Okapi Components - HTML Filter

- Overview
- Filter Properties
- Processing Details
- Parameters - Options Tab
- Parameters - Elements Tab
- Parameters - Inline Codes Tab
- Parameters - Output Tab
- Credits

Overview

This filter is only in ALPHA stage, use it for test only, not for real projects. Use the HTML Filter of Rainbow v4 instead.

The HTML Filter is an Okapi component that implements the Okapi Filter Interface for HTML documents.

The following is an example of a simple HTML file.

<html> 
 <head>
  <meta http-equiv="Content-Language" content="en-us">
  <meta http-equiv="Content-Type" content="text/html; charset=windows-1252">
  <title>Okapi Components - HTML Filter</title>
 </head>
 <body>
  <p>This is a simple paragraph with some formatting like a word
in <strong>bold</strong>.</p>
 </body>
</html>

Filter Properties

The properties for the HTML Filter are the following:

Property	This Filter
INPUTFILE	Yes
INPUTSTRING	No
BILINGUALINPUT	No
TEXTBASED	Yes
OUTPUTFILE	Yes
OUTPUTSTRING	No
ANCILLARYOUTPUT	No
XMLOUTPUT	No
RTFOUTPUT	Yes
USEKEY	No
ISINDEMOMODE	No

Processing Details

Input Encoding

The filter decides which encoding to use for the input file using the following logic:

The filter checks for Byte-Order-Mark (BOM) at the beginning of the file:
- If a BOM is found: The encoding used is the one corresponding to the BOM form, and the "auto-detected" flag is set.
- Otherwise: The encoding used is the default input encoding specified by the user.
TODO: XML encoding for XHTML cases
When a <meta> element with its http-equiv attribute set to "content-type" is found, the filter checks for a charset declaration in the content attribute.
- If one is found and the option Ignore the encoding declaration in the input file is not set:
  - If the current encoding was auto-detected and is different from the encoding specify in the charset declaration, a warning message is issued and the processing continue with the auto-detected encoding.
  - Otherwise: The new encoding is used for processing the rest of the file.
- Otherwise: The encoding is not modified.

Output Encoding

The encoding of the output file is the one specified by the user. If there is a charset declaration found in the file, the encoding value of that declaration is changed in the output to reflect the output encoding.

Localization Directives

TODO: NOT SUPPORTED YET

The filter supports localization directives. They are special comments you can use to override the default behavior of the filter regarding the parts to extract. Such directives have little use in a HTML file as the format is already geared toward localization, so the processing of localization directives is not turned on by default. Set the option Use localization directives when they are present to turn it on.
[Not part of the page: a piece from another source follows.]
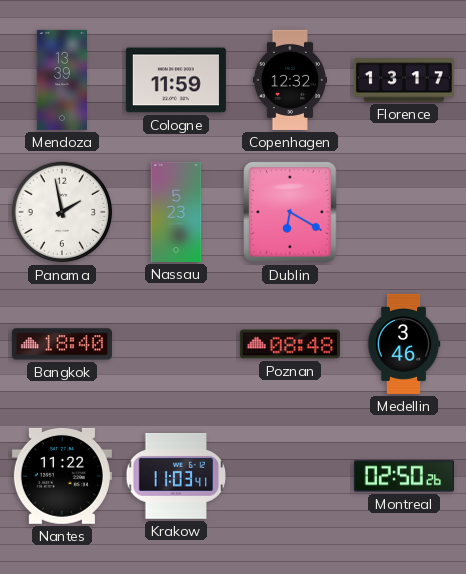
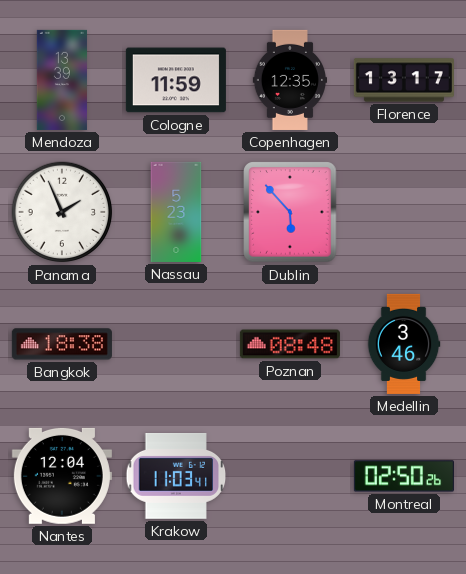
Copenhagen: 12:32 -> 12:35
Panama: 1:58 -> 1:56
Dublin: 6:20 -> 5:53
Bangkok: 18:40 -> 18:38
Nantes: 11:22 -> 12:04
The syntax and behavior of the directives are the same across all Okapi filters. See the Localization Directives pages for detail information about what you can do with the mechanism.

Line-Breaks

TODO

Parameters - Options Tab

Ignore the encoding declaration in the input file -- Set this option to ignore the encoding declaration inside the input file (in a <meta> element), and use either the user-specified encoding, or the encoding auto-detected using the Byte-Order-Mark.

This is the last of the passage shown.